**WHAT YOU NEED TO DO**
Restate the records in full and exactly, with no images included.

======== DATASET EXCERPTS ========

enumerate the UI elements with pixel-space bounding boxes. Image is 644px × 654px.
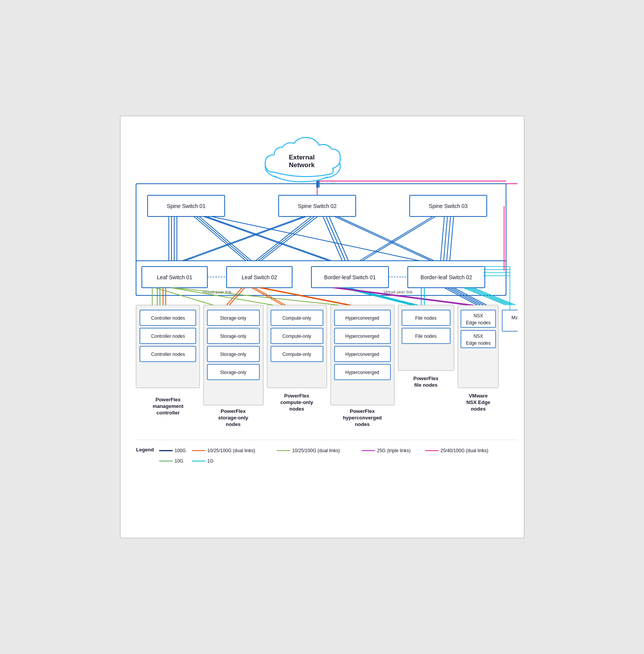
legend-orange-label: 10/25/100G (dual links) <box>207 448 255 453</box>
bl02-to-mgmt-cyan4 <box>473 288 515 305</box>
hyper-label2: hyperconverged <box>343 415 382 421</box>
s02-bl01-1 <box>323 216 342 261</box>
svg-text:Edge nodes: Edge nodes <box>466 340 490 346</box>
bl02-to-mgmt-cyan2 <box>467 288 509 305</box>
spine-switch-03-label: Spine Switch 03 <box>429 203 467 209</box>
leaf02-to-hyper-orange1 <box>259 288 348 305</box>
file-label2: file nodes <box>414 382 437 388</box>
borderleaf-switch-02-label: Border-leaf Switch 02 <box>420 274 472 280</box>
s01-l02-1 <box>194 216 246 261</box>
svg-text:Compute-only: Compute-only <box>282 352 311 357</box>
legend-pink-label: 25/40/100G (dual links) <box>441 448 488 453</box>
compute-label2: compute-only <box>280 399 313 405</box>
leaf-switch-01-label: Leaf Switch 01 <box>157 274 192 280</box>
svg-text:Storage-only: Storage-only <box>220 315 246 321</box>
spine-switch-01-label: Spine Switch 01 <box>166 203 205 209</box>
svg-text:File nodes: File nodes <box>415 315 436 321</box>
network-diagram-svg: External Network Spine Switch 01 Spine S… <box>128 124 518 528</box>
storage-label3: nodes <box>225 421 240 427</box>
external-network-label: External <box>289 154 314 161</box>
legend-olive-label: 10/25/100G (dual links) <box>292 448 340 453</box>
svg-text:Storage-only: Storage-only <box>220 370 246 375</box>
leaf02-to-hyper-orange2 <box>262 288 351 305</box>
nsx-label2: NSX Edge <box>466 399 490 405</box>
svg-text:Edge nodes: Edge nodes <box>466 320 490 325</box>
diagram-area: External Network Spine Switch 01 Spine S… <box>128 124 516 530</box>
s02-bl01-2 <box>326 216 345 261</box>
legend-10g-label: 10G <box>175 458 183 464</box>
s03-bl01-2 <box>362 216 435 261</box>
svg-text:Hyperconverged: Hyperconverged <box>345 315 379 321</box>
leaf02-to-storage-orange2 <box>229 288 245 305</box>
svg-text:Controller nodes: Controller nodes <box>151 352 185 357</box>
management-switch-box <box>502 310 518 331</box>
legend-title: Legend <box>136 447 154 453</box>
svg-text:Compute-only: Compute-only <box>282 315 311 321</box>
storage-label1: PowerFlex <box>220 408 246 414</box>
s02-l02-1 <box>256 216 311 261</box>
external-network-cloud: External Network <box>265 138 340 182</box>
compute-label3: nodes <box>289 406 304 412</box>
file-label1: PowerFlex <box>413 376 439 381</box>
storage-label2: storage-only <box>218 415 248 421</box>
svg-text:File nodes: File nodes <box>415 334 436 339</box>
external-network-label2: Network <box>289 161 315 169</box>
spine-switch-02-label: Spine Switch 02 <box>298 203 336 209</box>
svg-text:Controller nodes: Controller nodes <box>151 315 185 321</box>
svg-text:Storage-only: Storage-only <box>220 334 246 339</box>
svg-text:Hyperconverged: Hyperconverged <box>345 352 379 357</box>
svg-text:NSX: NSX <box>473 334 483 339</box>
svg-text:Hyperconverged: Hyperconverged <box>345 334 379 339</box>
legend-100g-label: 100G <box>175 448 186 453</box>
svg-text:Storage-only: Storage-only <box>220 352 246 357</box>
nsx-label3: nodes <box>471 406 485 412</box>
legend-1g-label: 1G <box>207 458 214 464</box>
legend-purple-label: 25G (triple links) <box>377 448 410 453</box>
svg-text:Hyperconverged: Hyperconverged <box>345 370 379 375</box>
svg-text:Management: Management <box>511 315 518 320</box>
main-container: External Network Spine Switch 01 Spine S… <box>120 116 525 538</box>
hyper-label3: nodes <box>355 421 369 427</box>
controller-label3: controller <box>156 410 180 416</box>
s02-bl02-1 <box>335 216 431 261</box>
svg-text:NSX: NSX <box>473 313 483 319</box>
compute-label1: PowerFlex <box>284 393 309 399</box>
leaf-switch-02-label: Leaf Switch 02 <box>242 274 277 280</box>
virtual-peer-link-2-label: Virtual peer link <box>383 290 413 294</box>
svg-text:Compute-only: Compute-only <box>282 334 311 339</box>
nsx-label1: VMware <box>469 393 488 399</box>
hyper-label1: PowerFlex <box>350 408 375 414</box>
s02-bl02-2 <box>338 216 434 261</box>
controller-label2: management <box>152 403 183 409</box>
s02-bl01-3 <box>329 216 348 261</box>
borderleaf-switch-01-label: Border-leaf Switch 01 <box>324 274 376 280</box>
s02-l01-2 <box>185 216 306 261</box>
controller-label1: PowerFlex <box>155 397 181 402</box>
s03-bl01-1 <box>360 216 433 261</box>
svg-text:Controller nodes: Controller nodes <box>151 334 185 339</box>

========

**RESULT OF THIS EXERCISE**
enumerate the UI elements with pixel-space bounding boxes. Image is 644px × 654px.
legend-orange-label: 10/25/100G (dual links) <box>207 448 255 453</box>
bl02-to-mgmt-cyan4 <box>473 288 515 305</box>
hyper-label2: hyperconverged <box>343 415 382 421</box>
s02-bl01-1 <box>323 216 342 261</box>
svg-text:Edge nodes: Edge nodes <box>466 340 490 346</box>
bl02-to-mgmt-cyan2 <box>467 288 509 305</box>
spine-switch-03-label: Spine Switch 03 <box>429 203 467 209</box>
leaf02-to-hyper-orange1 <box>259 288 348 305</box>
file-label2: file nodes <box>414 382 437 388</box>
borderleaf-switch-02-label: Border-leaf Switch 02 <box>420 274 472 280</box>
s01-l02-1 <box>194 216 246 261</box>
svg-text:Compute-only: Compute-only <box>282 352 311 357</box>
legend-pink-label: 25/40/100G (dual links) <box>441 448 488 453</box>
compute-label2: compute-only <box>280 399 313 405</box>
leaf-switch-01-label: Leaf Switch 01 <box>157 274 192 280</box>
svg-text:Storage-only: Storage-only <box>220 315 246 321</box>
spine-switch-01-label: Spine Switch 01 <box>166 203 205 209</box>
svg-text:File nodes: File nodes <box>415 315 436 321</box>
network-diagram-svg: External Network Spine Switch 01 Spine S… <box>128 124 518 528</box>
storage-label3: nodes <box>225 421 240 427</box>
external-network-label: External <box>289 154 314 161</box>
legend-olive-label: 10/25/100G (dual links) <box>292 448 340 453</box>
svg-text:Storage-only: Storage-only <box>220 370 246 375</box>
leaf02-to-hyper-orange2 <box>262 288 351 305</box>
nsx-label2: NSX Edge <box>466 399 490 405</box>
svg-text:Edge nodes: Edge nodes <box>466 320 490 325</box>
diagram-area: External Network Spine Switch 01 Spine S… <box>128 124 516 530</box>
s02-bl01-2 <box>326 216 345 261</box>
legend-10g-label: 10G <box>175 458 183 464</box>
s03-bl01-2 <box>362 216 435 261</box>
svg-text:Hyperconverged: Hyperconverged <box>345 315 379 321</box>
leaf02-to-storage-orange2 <box>229 288 245 305</box>
svg-text:Controller nodes: Controller nodes <box>151 352 185 357</box>
management-switch-box <box>502 310 518 331</box>
legend-title: Legend <box>136 447 154 453</box>
svg-text:Compute-only: Compute-only <box>282 315 311 321</box>
storage-label1: PowerFlex <box>220 408 246 414</box>
s02-l02-1 <box>256 216 311 261</box>
external-network-cloud: External Network <box>265 138 340 182</box>
compute-label3: nodes <box>289 406 304 412</box>
file-label1: PowerFlex <box>413 376 439 381</box>
storage-label2: storage-only <box>218 415 248 421</box>
svg-text:File nodes: File nodes <box>415 334 436 339</box>
external-network-label2: Network <box>289 161 315 169</box>
spine-switch-02-label: Spine Switch 02 <box>298 203 336 209</box>
svg-text:Controller nodes: Controller nodes <box>151 315 185 321</box>
svg-text:Storage-only: Storage-only <box>220 334 246 339</box>
svg-text:Hyperconverged: Hyperconverged <box>345 352 379 357</box>
svg-text:NSX: NSX <box>473 334 483 339</box>
svg-text:Hyperconverged: Hyperconverged <box>345 334 379 339</box>
legend-100g-label: 100G <box>175 448 186 453</box>
svg-text:Storage-only: Storage-only <box>220 352 246 357</box>
nsx-label3: nodes <box>471 406 485 412</box>
legend-1g-label: 1G <box>207 458 214 464</box>
legend-purple-label: 25G (triple links) <box>377 448 410 453</box>
svg-text:Hyperconverged: Hyperconverged <box>345 370 379 375</box>
svg-text:Management: Management <box>511 315 518 320</box>
main-container: External Network Spine Switch 01 Spine S… <box>120 116 525 538</box>
hyper-label3: nodes <box>355 421 369 427</box>
controller-label3: controller <box>156 410 180 416</box>
s02-bl02-1 <box>335 216 431 261</box>
svg-text:NSX: NSX <box>473 313 483 319</box>
compute-label1: PowerFlex <box>284 393 309 399</box>
leaf-switch-02-label: Leaf Switch 02 <box>242 274 277 280</box>
virtual-peer-link-2-label: Virtual peer link <box>383 290 413 294</box>
svg-text:Compute-only: Compute-only <box>282 334 311 339</box>
nsx-label1: VMware <box>469 393 488 399</box>
hyper-label1: PowerFlex <box>350 408 375 414</box>
s02-bl02-2 <box>338 216 434 261</box>
controller-label2: management <box>152 403 183 409</box>
s02-bl01-3 <box>329 216 348 261</box>
borderleaf-switch-01-label: Border-leaf Switch 01 <box>324 274 376 280</box>
s02-l01-2 <box>185 216 306 261</box>
controller-label1: PowerFlex <box>155 397 181 402</box>
s03-bl01-1 <box>360 216 433 261</box>
svg-text:Controller nodes: Controller nodes <box>151 334 185 339</box>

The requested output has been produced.